Dubrowski se llevó las manos a la cara para mantenerse despierto un rato más. El cansancio lo vencía. Tendría que ingeniárselas de alguna manera para que él y algunos compañeros se cambiaran por los próximos muertos, que seguro que los habría en los días venideros. Tenía que pensar cómo. Antes de dormir, intentó recordar el rostro de Pawlov, pero lo único que veía en su mente era un cadáver arrojado a las heladas aguas del Atlántico Norte. Feodor quería vivir en el mar, por eso había abandonado su pueblo. Y lo único que había conseguido era que su cuerpo fuera engullido por el abismo oscuro y gélido.
A la mañana siguiente, el joven ayudante del fotógrafo, Erlend Nilsen, volvió al campo de trabajo de los prisioneros rusos. Su tío había revelado las fotografías pero, según él, no tenían la calidad que el comandante y su misión requerían. Así que pedía permiso para repetir el reportaje. Por supuesto, se lo concedieron y así Nilsen pudo volver a hablar con Dubrowski.
—¿Vio las señales? —le preguntó cuando estuvo a su lado con la cámara.
—Sí, dígales que de acuerdo. La próxima vez que lleven a los fallecidos al islote estaré entre ellos.
—¿Cómo elegirá a los demás?
—No me hagas esa pregunta, muchacho. Ponte en mi pellejo: tengo que esperar la muerte de alguno de mis compañeros para que yo pueda huir. Y por otra parte, dependiendo de cuántos hayan muerto, tantos otros se podrán salvar. Cuando acabe esto, si es que consigo escapar, no me quedará ni una gota de humanidad en el cuerpo. Se me está helando la sangre, muchacho. Mi alma está tan fría como el aire que se congela en cuanto sale de mi boca.
—¿Cómo sabremos que ha llegado el momento para poder emitir la señal al submarino ruso?
—Esto va a ser muy complicado, chico. Tenemos que cambiarnos por los muertos. Y además, prever su muerte con suficiente antelación como para que os dé tiempo de emitir desde ese otro lugar secreto donde tenéis la radio. Y además, yo me tengo que comunicar contigo. No sé cómo lo vamos a hacer.
—Pensaremos en ello y le diremos cómo hacerlo a través de las señales del faro. Siga mirando por la ventana cada noche. Y rece.

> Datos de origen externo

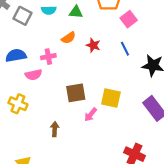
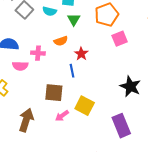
green triangle: (76, 12) -> (74, 19), turned 40
blue line: (125, 49) -> (72, 71), moved
brown arrow: (55, 129) -> (26, 120), size x1.6

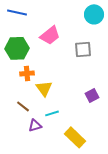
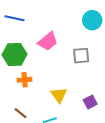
yellow triangle: (44, 88) -> (59, 95), moved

—¿Para qué? ¿Para que muera otro de mis compañeros? ¿Te acuerdas del chico que estaba a mi lado el otro día, el que tosía? —Erlend asintió; lo había reconocido—. Es uno de los muertos que tiraron ayer al mar. Era mi amigo y ahí delante está su sangre. Murió aquí mismo, de frío, de fiebre, de dolor. ¿Sabes? Siempre he sabido que «la gente» muere en las guerras. Pero cuando la palabra «gente» deja de ser abstracta, y tiene cara, y nombre, y apellidos, la muerte también deja de ser abstracta. La ves, la tocas, y la hueles —la voz de Dubrowski se entrecortaba—. Entonces todo se convierte en un enorme agujero vacío. Y en él ya no hay ni siquiera aire. Porque el aire es la vida, y cuando uno muere y deja de respirar, hasta el aire desaparece.
—Ahora he de dejarlo. Tengo que hacer las fotos, teniente. Y no se olvide de mirar por la ventana.
—Lo haré. Esta noche, y mañana. Y al día siguiente, y así hasta que muera alguien más y me pueda salvar. ¿Sabes? Se llamaba Feodor Pawlov. Era de algún lugar de Siberia. De un pueblo minero. Ingresó en el ejército para no morir de la enfermedad de las minas. No quería vivir bajo tierra. —Sonrió amargamente—. Al menos eso sí que lo ha conseguido. Ni siquiera muerto estará bajo tierra. Su tumba ha sido el mar. Y él amaba el mar.